What happened is that those brilliant people were wrong. Very wrong, as all of us are from time to time. How could they have found their mistake before releasing widely? It wasn’t easy at the time to test product assumptions. It was much harder to validate hypotheses about users and their needs.
How we used to release software
Way back before we could assume high-bandwidth internet connections, we wrote and shipped software in a very different way.
Software products were manufactured, transcribed onto plastic and foil discs. For a release like Microsoft Office, those discs were manufactured in countries worldwide, put into boxes, then put onto trucks and trains and shipped to warehouses, like TV sets. From there, trucks would take them to stores where people would purchase them in person, take them home and spend an afternoon swapping the discs in and out of their computers, installing the software.
With a release like Office, Microsoft would need massive disc pressing capability. It required dozens of CD/DVD plants across the world to work simultaneously. That capability had to be booked years in advance. Microsoft would pay massive sums of money to take over the entire CD/DVD pressing industry essentially. This monopolization of disc manufacturing required a fixed duration. Moving or growing that window was monstrously expensive.
It was challenging to validate a new feature in that atmosphere, peculiarly if that feature was a significant part of a release that you didn’t want to leak to the press.
That was then; this is now.
Today, the world is very different. There is no excuse for not validating your ideas.

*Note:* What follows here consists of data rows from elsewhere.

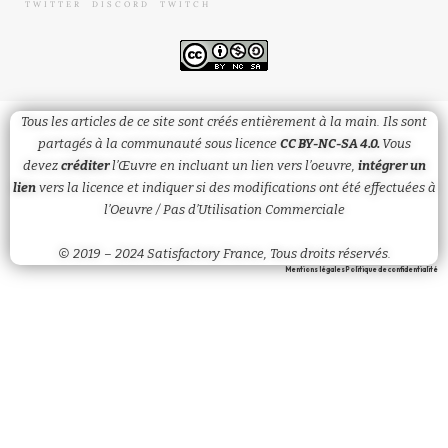
TWITTER
DISCORD
TWITCH
Tous les articles de ce site sont créés entièrement à la main. Ils sont
partagés à la communauté sous licence
CC BY-NC-SA 4.0.
Vous
devez
créditer
l’Œuvre en incluant un lien vers l’oeuvre,
intégrer un
lien
vers la licence et
indiquer
si des modifications ont été effectuées à
l’Oeuvre / Pas d’Utilisation Commerciale
© 2019 – 2024 Satisfactory France, Tous droits réservés.
Mentions légales
Politique de confidentialité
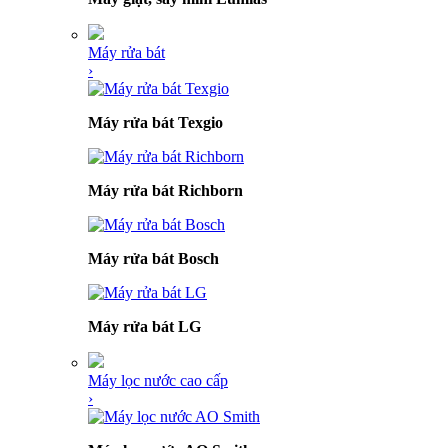
Máy rửa bát
›
Máy rửa bát Texgio
Máy rửa bát Richborn
Máy rửa bát Bosch
Máy rửa bát LG
Máy lọc nước cao cấp
›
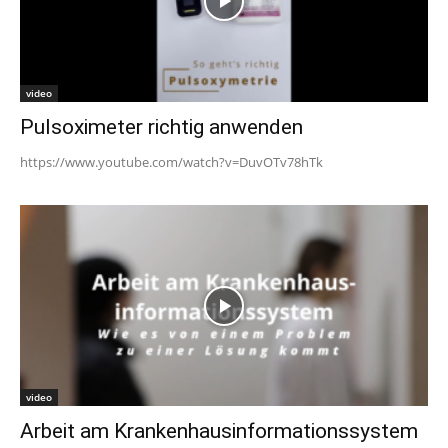
video
Pulsoximeter richtig anwenden
https://www.youtube.com/watch?v=DuvOTv78hTk
video
Arbeit am Krankenhausinformationssystem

You can now deploy your website every time you hit save in your editor. You can ship your mobile app multiple times per week. You can try ideas almost as fast as you can think of them. You can try and fail and learn from the failure and make your product better continuously.
Thomas J Watson, the CEO of IBM from 1914 until 1956, said, “If you want to increase your success rate, double your failure rate.” If it takes you years and millions of dollars to fail and you want to double that, your company will not survive to see the eventual success. Failing Fast minimizes the impact of your failure by reducing the cost and delay in learning.
I worked at an IBM research lab a long time ago. I was a developer on a project building early versions of synchronized streaming media. After over a year of effort, we arranged to publish our work. As we prepared, we learned there were two other labs at IBM working on the same problems. We were done, it was too late to collaborate. At the time, it seemed to me like big-company stupidity, not realizing that three different teams were working on the same thing. Later I realized that this was a deliberate choice. It was how IBM failed fast. Since it took too long to fail serially, IBM had become good at failing in parallel.